Monday 9 October 2017

How the US government created and coddled the gun industry

Vegas

After Stephen Paddock opened fire on Las Vegas concertgoers on Oct. 1, many people responded with calls for more gun control to help prevent mass shootings and the routine violence ravaging U.S. neighborhoods.

But besides a rare consensus on restricting the availability of so-called bump stocks, which Paddock used to enable his dozen semi-automatic rifles to fire like machine guns, it’s unclear if anything meaningful will come of it.

If advocates for reform despair after such a tragedy, I can understand. The politics seem intractable right now. It’s easy to feel powerless.

But what I’ve learned from a decade of studying the history of the arms trade has convinced me that the American public has more power over the gun business than most people realize.

Washington’s patronage
The U.S. arms industry’s close alliance with the government is as old as the country itself, beginning with the American Revolution.

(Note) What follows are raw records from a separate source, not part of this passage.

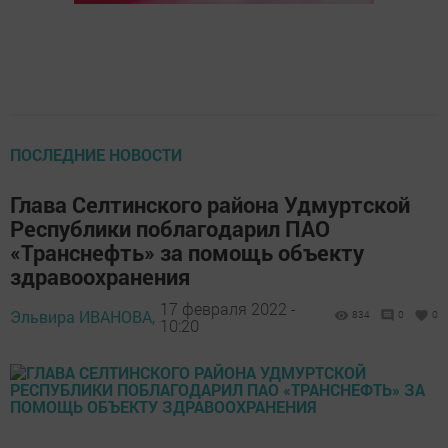
ПОСЛЕДНИЕ НОВОСТИ
Глава Селтинского района Удмуртской
Республики поблагодарил ПАО
«Транснефть» за помощь объекту
здравоохранения
17 февраля 2022 -
Эльвира ИВАНОВА,
834
0
0
10:20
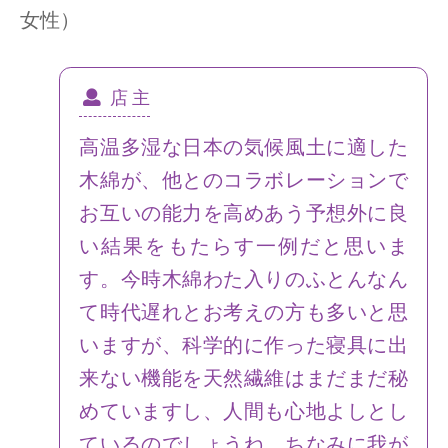
女性）
店 主
高温多湿な日本の気候風土に適した
木綿が、他とのコラボレーションで
お互いの能力を高めあう予想外に良
い結果をもたらす一例だと思いま
す。今時木綿わた入りのふとんなん
て時代遅れとお考えの方も多いと思
いますが、科学的に作った寝具に出
来ない機能を天然繊維はまだまだ秘
めていますし、人間も心地よしとし
ているのでしょうね。ちなみに我が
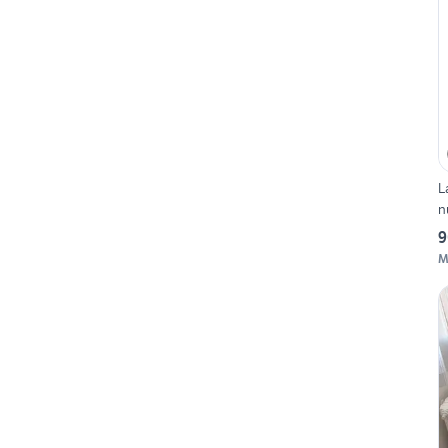
L
n
9
M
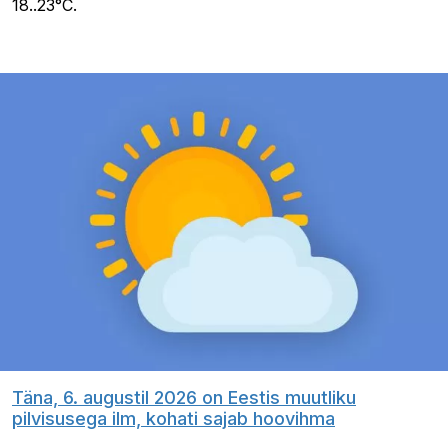
18..23°C.
Täna, 6. augustil 2026 on Eestis muutliku
pilvisusega ilm, kohati sajab hoovihma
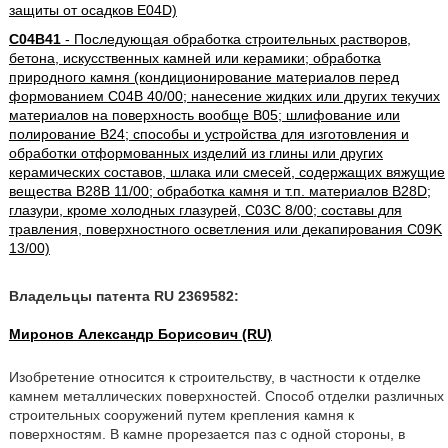
защиты от осадков E04D)
C04B41
- Последующая обработка строительных растворов,
бетона, искусственных камней или керамики; обработка
природного камня (кондиционирование материалов перед
формованием C04B 40/00; нанесение жидких или других текучих
материалов на поверхность вообще B05; шлифование или
полирование B24; способы и устройства для изготовления и
обработки отформованных изделий из глины или других
керамических составов, шлака или смесей, содержащих вяжущие
вещества B28B 11/00; обработка камня и т.п. материалов B28D;
глазури, кроме холодных глазурей, C03C 8/00; составы для
травления, поверхностного осветления или декапирования C09K
13/00)
Владельцы патента RU 2369582:
Миронов Александр Борисович (RU)
Изобретение относится к строительству, в частности к отделке
камнем металлических поверхностей. Способ отделки различных
строительных сооружений путем крепления камня к
поверхностям. В камне прорезается паз с одной стороны, в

Forced to rely on foreign weapons during the war, President George Washington wanted to ensure that the new republic had its own arms industry. Inspired by European practice, he and his successors built public arsenals for the production of firearms in Springfield and Harper’s Ferry. They also began doling out lucrative arms contracts to private manufacturers such as Simeon North, the first official U.S. pistol maker, and Eli Whitney, inventor of the cotton gin.